_EXERCISE BRIEF_.
Below are records. Copy every line with "إحداث" in it.

*** Opening of DATA EXTRACT ***

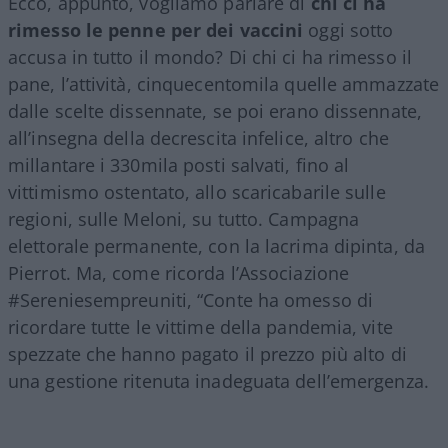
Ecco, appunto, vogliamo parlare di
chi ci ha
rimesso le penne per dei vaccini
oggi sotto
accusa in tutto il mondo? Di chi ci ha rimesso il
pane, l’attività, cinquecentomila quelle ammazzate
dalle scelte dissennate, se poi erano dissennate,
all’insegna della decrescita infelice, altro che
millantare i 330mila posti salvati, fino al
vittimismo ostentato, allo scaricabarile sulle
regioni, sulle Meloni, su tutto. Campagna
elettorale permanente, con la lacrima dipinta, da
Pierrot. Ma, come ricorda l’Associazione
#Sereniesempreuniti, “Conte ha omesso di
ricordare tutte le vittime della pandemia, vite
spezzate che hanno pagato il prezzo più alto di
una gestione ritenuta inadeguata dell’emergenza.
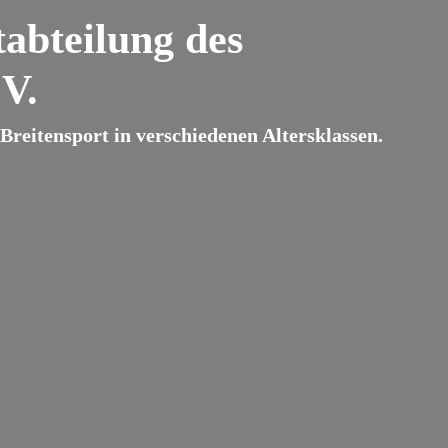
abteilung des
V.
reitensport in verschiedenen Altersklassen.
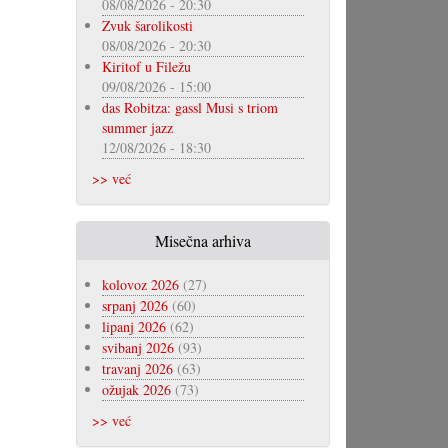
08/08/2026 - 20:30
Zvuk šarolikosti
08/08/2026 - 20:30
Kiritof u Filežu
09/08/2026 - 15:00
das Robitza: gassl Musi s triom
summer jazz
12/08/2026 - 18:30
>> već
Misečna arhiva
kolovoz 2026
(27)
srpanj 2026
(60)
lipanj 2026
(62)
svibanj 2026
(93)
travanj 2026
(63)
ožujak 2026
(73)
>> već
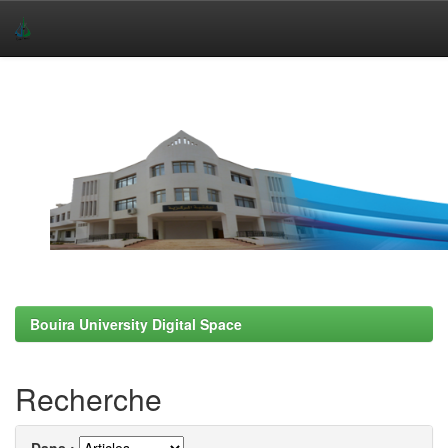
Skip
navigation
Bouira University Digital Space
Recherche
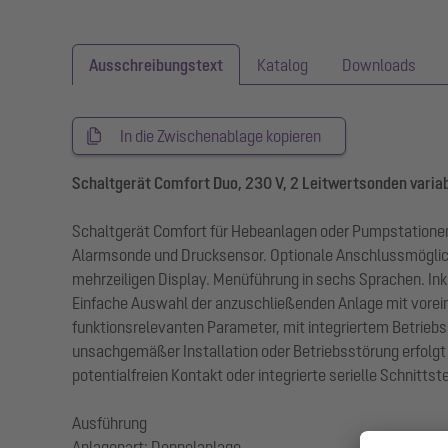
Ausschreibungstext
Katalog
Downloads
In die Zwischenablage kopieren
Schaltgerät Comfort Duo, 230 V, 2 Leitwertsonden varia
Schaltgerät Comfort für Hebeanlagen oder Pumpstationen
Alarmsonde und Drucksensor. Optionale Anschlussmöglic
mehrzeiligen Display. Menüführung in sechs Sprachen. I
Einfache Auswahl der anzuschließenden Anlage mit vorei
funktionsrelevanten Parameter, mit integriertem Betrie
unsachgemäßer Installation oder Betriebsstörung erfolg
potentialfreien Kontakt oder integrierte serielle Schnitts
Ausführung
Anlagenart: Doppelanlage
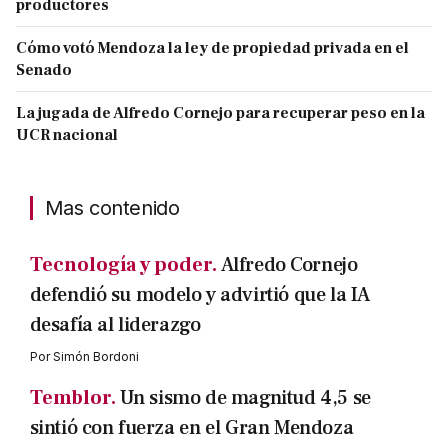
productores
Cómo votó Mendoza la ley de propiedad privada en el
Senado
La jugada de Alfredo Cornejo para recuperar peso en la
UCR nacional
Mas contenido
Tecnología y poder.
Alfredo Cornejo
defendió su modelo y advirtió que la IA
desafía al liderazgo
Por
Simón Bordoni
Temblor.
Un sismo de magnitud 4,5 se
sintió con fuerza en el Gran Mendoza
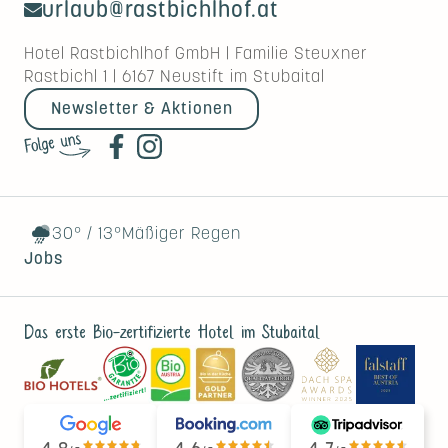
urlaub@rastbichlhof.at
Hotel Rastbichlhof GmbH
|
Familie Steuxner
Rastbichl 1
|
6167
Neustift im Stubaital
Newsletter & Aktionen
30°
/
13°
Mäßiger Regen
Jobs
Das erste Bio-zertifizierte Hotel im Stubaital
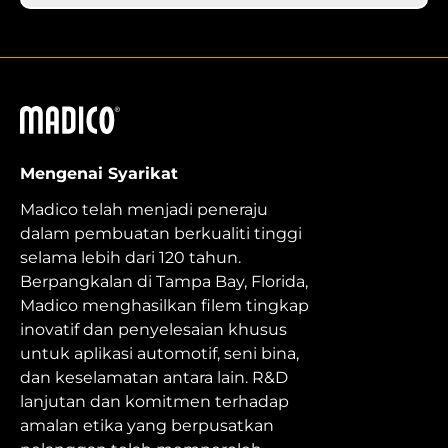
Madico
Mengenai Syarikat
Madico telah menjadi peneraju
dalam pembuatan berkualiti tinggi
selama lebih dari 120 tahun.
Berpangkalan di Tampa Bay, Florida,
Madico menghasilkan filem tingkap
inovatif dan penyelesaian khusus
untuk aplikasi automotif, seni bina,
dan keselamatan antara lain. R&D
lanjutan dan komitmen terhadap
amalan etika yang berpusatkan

*** Close of DATA EXTRACT ***
*** Opening of DATA EXTRACT ***

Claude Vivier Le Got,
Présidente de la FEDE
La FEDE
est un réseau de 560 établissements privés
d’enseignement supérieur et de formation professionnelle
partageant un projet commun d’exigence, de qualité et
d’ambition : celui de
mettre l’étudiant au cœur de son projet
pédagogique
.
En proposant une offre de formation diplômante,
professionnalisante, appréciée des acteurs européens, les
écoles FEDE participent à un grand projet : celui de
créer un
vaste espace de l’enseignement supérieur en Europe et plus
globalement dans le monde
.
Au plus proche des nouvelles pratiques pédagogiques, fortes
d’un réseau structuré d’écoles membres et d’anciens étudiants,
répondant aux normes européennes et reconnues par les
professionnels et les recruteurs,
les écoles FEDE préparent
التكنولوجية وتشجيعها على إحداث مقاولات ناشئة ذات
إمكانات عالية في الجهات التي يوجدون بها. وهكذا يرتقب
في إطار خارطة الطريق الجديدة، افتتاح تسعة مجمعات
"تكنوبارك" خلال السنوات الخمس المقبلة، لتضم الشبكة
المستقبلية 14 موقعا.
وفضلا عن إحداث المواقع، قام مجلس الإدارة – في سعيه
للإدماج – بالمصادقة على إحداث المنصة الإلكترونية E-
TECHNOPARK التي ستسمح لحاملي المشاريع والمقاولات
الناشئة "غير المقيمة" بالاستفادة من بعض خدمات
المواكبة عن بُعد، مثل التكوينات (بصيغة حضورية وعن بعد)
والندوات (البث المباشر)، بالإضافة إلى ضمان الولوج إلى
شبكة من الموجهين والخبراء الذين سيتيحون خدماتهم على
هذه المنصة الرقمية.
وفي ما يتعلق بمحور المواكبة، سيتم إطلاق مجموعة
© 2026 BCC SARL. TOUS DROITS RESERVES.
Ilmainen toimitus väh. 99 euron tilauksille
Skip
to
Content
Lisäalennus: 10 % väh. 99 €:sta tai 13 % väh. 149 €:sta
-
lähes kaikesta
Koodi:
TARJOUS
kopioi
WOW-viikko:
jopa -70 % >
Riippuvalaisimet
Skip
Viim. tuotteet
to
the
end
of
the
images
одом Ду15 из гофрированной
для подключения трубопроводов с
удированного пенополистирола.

*** Close of DATA EXTRACT ***
*** Opening of DATA EXTRACT ***

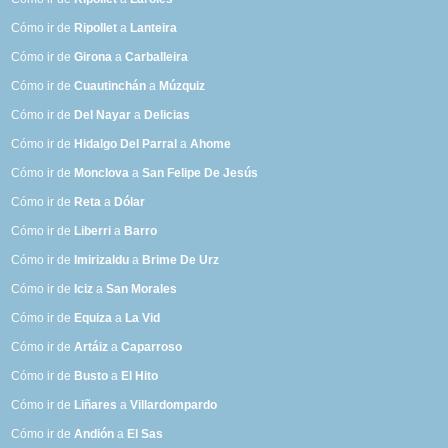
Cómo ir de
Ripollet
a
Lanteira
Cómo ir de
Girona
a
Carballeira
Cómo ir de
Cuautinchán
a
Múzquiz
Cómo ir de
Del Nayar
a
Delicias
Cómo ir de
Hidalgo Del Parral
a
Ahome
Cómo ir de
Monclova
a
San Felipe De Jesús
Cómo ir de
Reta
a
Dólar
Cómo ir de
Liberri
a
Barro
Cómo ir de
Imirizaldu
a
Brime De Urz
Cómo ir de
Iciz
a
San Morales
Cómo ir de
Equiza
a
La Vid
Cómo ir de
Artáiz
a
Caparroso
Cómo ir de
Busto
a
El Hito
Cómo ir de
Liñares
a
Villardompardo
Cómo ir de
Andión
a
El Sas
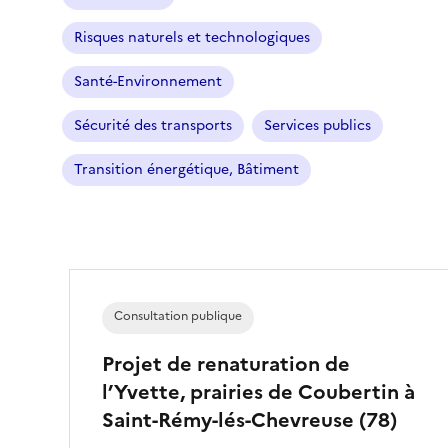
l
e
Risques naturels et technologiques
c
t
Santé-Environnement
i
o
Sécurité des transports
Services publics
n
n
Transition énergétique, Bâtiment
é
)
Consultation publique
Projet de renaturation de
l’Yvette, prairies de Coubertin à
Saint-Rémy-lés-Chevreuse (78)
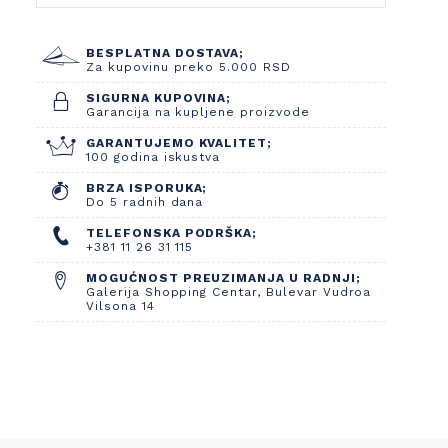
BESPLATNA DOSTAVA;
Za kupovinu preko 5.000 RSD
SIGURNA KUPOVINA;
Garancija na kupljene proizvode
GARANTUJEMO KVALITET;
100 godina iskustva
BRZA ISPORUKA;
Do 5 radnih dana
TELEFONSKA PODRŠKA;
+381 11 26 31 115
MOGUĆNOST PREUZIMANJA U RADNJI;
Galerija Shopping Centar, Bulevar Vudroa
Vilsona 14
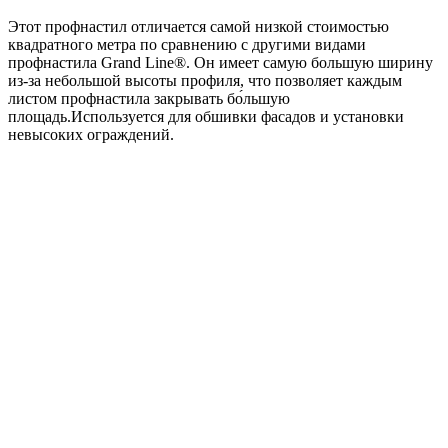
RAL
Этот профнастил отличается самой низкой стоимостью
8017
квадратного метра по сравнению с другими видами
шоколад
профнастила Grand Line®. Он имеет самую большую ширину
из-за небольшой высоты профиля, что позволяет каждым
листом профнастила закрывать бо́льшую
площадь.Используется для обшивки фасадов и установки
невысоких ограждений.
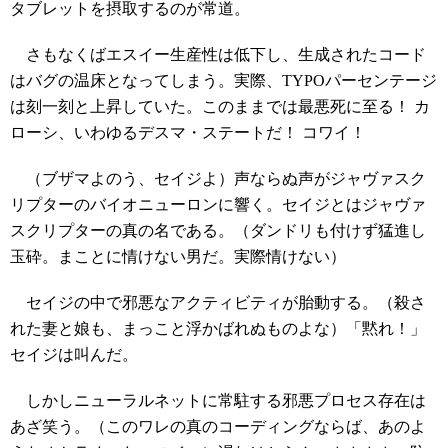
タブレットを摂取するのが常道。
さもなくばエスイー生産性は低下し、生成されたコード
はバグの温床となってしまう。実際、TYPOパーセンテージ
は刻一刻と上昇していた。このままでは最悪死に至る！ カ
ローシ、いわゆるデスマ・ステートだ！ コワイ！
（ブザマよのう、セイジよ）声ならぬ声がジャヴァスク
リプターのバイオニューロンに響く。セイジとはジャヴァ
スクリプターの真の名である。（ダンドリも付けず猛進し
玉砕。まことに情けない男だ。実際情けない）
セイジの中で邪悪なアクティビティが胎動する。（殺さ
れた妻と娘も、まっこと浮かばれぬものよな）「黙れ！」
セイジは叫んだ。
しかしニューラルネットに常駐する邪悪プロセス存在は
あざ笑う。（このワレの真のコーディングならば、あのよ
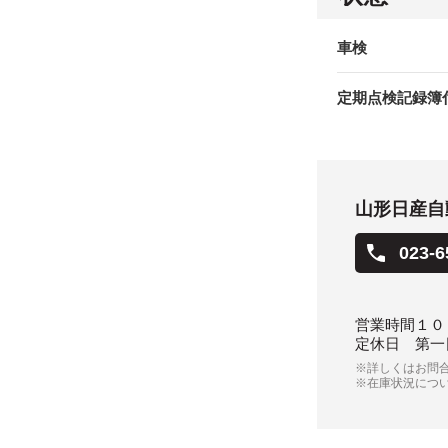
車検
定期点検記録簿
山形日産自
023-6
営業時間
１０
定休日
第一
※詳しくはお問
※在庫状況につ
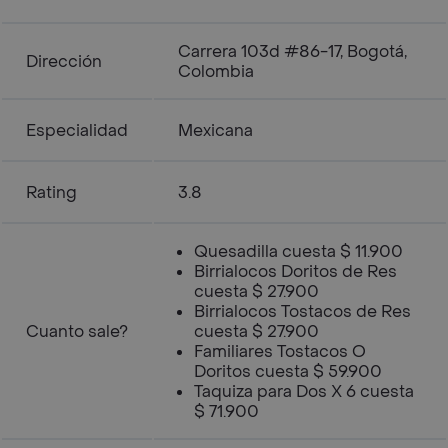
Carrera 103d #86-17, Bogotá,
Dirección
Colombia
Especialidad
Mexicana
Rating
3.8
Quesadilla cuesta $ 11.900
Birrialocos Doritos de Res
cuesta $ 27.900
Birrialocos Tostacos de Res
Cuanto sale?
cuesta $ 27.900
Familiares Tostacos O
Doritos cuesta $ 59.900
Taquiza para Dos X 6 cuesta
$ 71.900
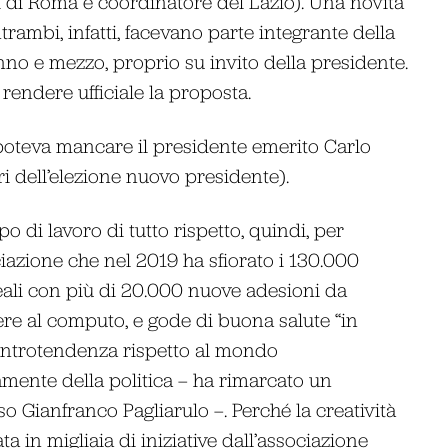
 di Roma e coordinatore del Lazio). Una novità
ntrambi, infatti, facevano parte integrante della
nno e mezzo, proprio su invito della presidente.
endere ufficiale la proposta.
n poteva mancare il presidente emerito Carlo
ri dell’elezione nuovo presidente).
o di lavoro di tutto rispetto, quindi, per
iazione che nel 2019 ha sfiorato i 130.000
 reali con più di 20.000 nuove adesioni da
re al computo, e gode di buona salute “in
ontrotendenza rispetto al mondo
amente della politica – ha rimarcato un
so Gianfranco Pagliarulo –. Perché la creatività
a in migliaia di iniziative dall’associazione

*** Close of DATA EXTRACT ***

_OUTPUT OF THE TASK_.
التكنولوجية وتشجيعها على إحداث مقاولات ناشئة ذات
وفضلا عن إحداث المواقع، قام مجلس الإدارة – في سعيه
للإدماج – بالمصادقة على إحداث المنصة الإلكترونية E-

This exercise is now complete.